According to Retail Council of Canada‘s (RCC) Back-to-School 2023 Shopping Survey, people plan to spend carefully this year and are more focused on purchasing lower-priced items than in years past. In line with this, stationery is expected to be the top spending category (60.8%), which is noteworthy since this this product category did not make the list at all in 2022. Shoppers also plan to defer purchases of higher-priced items.
The rush to shop starts now as 29.5% of respondents said they plan to make their purchases 2-4 weeks before the start of school returns (vs 42.9% in 2022). 15.7% of Canadians will make their purchases one week or less before the start of school. This is a shift from 2021 and 2022 when we saw people shopping much earlier because many items were expected to be out of stock. Now that they supply chain has normalized, consumers intend to shop closer to the start of the school year.

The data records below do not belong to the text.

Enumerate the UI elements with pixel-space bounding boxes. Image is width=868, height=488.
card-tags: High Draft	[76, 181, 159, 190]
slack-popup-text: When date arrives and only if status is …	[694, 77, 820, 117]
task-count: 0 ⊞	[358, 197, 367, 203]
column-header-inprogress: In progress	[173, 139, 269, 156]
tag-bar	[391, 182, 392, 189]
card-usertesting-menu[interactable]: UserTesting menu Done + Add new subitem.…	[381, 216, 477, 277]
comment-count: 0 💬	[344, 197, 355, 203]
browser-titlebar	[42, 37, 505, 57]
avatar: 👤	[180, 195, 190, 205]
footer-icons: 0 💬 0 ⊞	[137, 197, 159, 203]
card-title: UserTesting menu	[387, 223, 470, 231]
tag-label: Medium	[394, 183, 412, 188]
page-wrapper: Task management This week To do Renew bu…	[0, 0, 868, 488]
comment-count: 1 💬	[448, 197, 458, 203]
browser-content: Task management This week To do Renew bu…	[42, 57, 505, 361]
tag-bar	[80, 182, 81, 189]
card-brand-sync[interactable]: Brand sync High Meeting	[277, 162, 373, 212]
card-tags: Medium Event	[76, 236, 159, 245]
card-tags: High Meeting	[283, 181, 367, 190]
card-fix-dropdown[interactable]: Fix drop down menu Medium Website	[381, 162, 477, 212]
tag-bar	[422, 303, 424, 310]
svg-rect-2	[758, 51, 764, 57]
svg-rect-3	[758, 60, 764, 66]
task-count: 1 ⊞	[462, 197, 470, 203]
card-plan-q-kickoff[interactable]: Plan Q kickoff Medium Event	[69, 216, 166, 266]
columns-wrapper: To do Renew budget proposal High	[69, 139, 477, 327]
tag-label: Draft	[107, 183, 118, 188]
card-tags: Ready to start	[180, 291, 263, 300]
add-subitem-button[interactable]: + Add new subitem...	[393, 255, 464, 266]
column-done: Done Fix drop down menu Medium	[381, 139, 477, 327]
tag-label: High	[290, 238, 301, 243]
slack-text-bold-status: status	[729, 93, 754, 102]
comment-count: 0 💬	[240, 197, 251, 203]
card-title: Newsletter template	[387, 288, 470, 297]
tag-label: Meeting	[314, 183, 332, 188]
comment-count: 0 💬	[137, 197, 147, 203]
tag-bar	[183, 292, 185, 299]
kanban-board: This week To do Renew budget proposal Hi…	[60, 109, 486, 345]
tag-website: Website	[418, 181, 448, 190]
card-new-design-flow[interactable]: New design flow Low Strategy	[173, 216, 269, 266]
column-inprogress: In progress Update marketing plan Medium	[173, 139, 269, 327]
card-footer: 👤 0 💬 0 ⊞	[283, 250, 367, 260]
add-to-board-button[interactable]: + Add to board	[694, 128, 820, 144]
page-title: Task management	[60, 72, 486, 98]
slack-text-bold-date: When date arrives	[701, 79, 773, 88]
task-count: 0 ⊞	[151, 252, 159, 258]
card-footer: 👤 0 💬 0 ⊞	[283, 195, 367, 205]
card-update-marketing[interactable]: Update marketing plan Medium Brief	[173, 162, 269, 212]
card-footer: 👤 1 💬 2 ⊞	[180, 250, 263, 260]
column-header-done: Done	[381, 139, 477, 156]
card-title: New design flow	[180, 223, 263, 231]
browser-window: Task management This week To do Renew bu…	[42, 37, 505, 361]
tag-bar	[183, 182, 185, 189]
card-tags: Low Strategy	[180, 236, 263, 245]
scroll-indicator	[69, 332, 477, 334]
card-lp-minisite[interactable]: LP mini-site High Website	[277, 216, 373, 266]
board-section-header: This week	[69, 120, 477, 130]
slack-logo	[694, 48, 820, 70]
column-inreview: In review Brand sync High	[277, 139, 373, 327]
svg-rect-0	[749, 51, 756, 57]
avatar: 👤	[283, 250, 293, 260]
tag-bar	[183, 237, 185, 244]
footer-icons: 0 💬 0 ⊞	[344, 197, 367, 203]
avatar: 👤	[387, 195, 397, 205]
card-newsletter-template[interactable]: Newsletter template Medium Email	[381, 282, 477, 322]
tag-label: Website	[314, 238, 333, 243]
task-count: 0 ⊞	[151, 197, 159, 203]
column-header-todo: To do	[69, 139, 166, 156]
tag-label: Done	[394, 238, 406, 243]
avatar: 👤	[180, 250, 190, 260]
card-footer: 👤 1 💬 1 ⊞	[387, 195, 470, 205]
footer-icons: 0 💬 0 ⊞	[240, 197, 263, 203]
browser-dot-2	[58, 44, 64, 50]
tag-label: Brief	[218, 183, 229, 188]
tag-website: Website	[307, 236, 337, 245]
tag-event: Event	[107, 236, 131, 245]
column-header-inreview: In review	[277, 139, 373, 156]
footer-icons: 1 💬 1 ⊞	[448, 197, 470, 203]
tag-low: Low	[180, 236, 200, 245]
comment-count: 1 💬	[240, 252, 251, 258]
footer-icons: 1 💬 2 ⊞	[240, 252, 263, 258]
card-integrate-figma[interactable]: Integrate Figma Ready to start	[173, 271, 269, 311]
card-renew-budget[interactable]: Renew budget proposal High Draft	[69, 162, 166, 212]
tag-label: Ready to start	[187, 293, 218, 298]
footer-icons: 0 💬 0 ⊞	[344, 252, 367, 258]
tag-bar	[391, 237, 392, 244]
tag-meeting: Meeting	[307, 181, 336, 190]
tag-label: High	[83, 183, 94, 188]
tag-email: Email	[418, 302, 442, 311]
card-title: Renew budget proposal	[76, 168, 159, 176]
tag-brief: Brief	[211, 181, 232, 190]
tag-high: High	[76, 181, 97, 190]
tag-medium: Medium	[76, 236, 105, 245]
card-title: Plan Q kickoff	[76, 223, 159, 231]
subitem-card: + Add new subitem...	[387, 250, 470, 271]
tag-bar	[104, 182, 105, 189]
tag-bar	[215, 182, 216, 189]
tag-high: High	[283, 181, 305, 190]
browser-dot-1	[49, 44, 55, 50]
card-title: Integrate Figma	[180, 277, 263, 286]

Other takeaways of interest include:
- Almost 2/3rds (66%) of Canadians make a dedicated trip to purchase back-to-school items, whereas in 2022 only 32.7% did.
- 81% of Canadians will shop at brick-and-mortar retailers in their neighborhood instead of purchasing their items online. This is almost double of what we saw in 2022 (41%).
- 73.6% of Canadians plan to spend more than $50. The number of people planning to spend less than $50 has gone up by 3.4% compared to 2022, which is indicative of the tightening of purse strings due to the prevailing economic conditions.
- Stationery (60.8%), followed by clothing (32.1%), books and music (23.4%), and personal or home electronics (18.2%) are the top back-to-school shopping spending categories.
- Big box retailers (62.3%), followed by clothing (32.1%) and department stores (19.5%) and drug stores (18.4%) will take the biggest share of Canadian’s wallets during back to school.